2005, Robert Schwentke, United States

1st Viewing, Encore

Flightplan is a thriller that can be effective if taken as it is. The film tricks or perhaps even cheats the audience in a way that can be involving as easily as it is frustrating. There is a fine line between succeeding and failing with this type of genre work and while filmmaker Robert Schwentke never reaches the level of Alfred Hitchcock, he does at least make a film that is watchable from beginning to end. There is plenty of ridiculousness here, but I’m curious to see how the film holds up on a repeat viewing.
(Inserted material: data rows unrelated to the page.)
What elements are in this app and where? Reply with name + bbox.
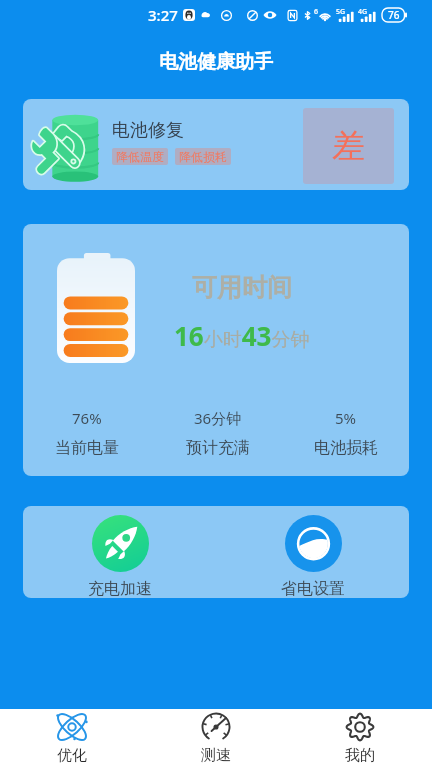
staticText: 76: [388, 8, 400, 22]
staticText: 当前电量: [55, 438, 119, 458]
staticText: 5G: [336, 7, 346, 17]
staticText: 电池损耗: [314, 438, 378, 458]
staticText: 充电加速: [88, 579, 152, 598]
button[interactable]: 优化: [0, 709, 144, 768]
button[interactable]: 我的: [288, 709, 432, 768]
staticText: 76%: [72, 408, 102, 428]
button[interactable]: 充电加速: [84, 513, 156, 598]
staticText: 36分钟: [194, 408, 242, 428]
staticText: 省电设置: [281, 579, 345, 598]
staticText: 降低损耗: [179, 149, 227, 164]
staticText: 差: [332, 125, 365, 167]
staticText: 3:27: [148, 5, 178, 25]
staticText: 电池健康助手: [159, 50, 273, 74]
staticText: 测速: [201, 746, 231, 765]
button[interactable]: 省电设置: [277, 513, 349, 598]
staticText: 降低温度: [116, 149, 164, 164]
staticText: 我的: [345, 746, 375, 765]
staticText: 16小时43分钟: [174, 318, 310, 353]
staticText: 电池修复: [112, 119, 184, 142]
button[interactable]: 电池修复: [23, 99, 409, 190]
staticText: 预计充满: [186, 438, 250, 458]
staticText: 可用时间: [192, 272, 292, 303]
staticText: 4G: [358, 7, 368, 17]
staticText: 优化: [57, 746, 87, 765]
staticText: 6: [314, 7, 319, 17]
button[interactable]: 测速: [144, 709, 288, 768]
staticText: 5%: [335, 408, 357, 428]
The idea behind the film makes for a thrilling setup, as it takes Hitchcock’s Lady Vanishes and puts it on a plane (replacing the old lady with a young child and throwing in some post-9/11 social ideas). While not of the mastery rhythm and editing of Hitchcock’s’ 1938 thriller, Flightplan’s greatest strength is in the overall pacing of the film, which does keep the viewer involved. There are some techniques (slow-motion) and moments (the overdone redemption of the epilogue) that could have been toned down, but you get the feeling Schwentke knows how to work within the conventions of the genre. Really the film falters just before it’s “revealing” twists, simply because it becomes predictable and unsure of itself. The audience becomes a step ahead of the film, and what results is a clichéd thriller with little suspense or imagination.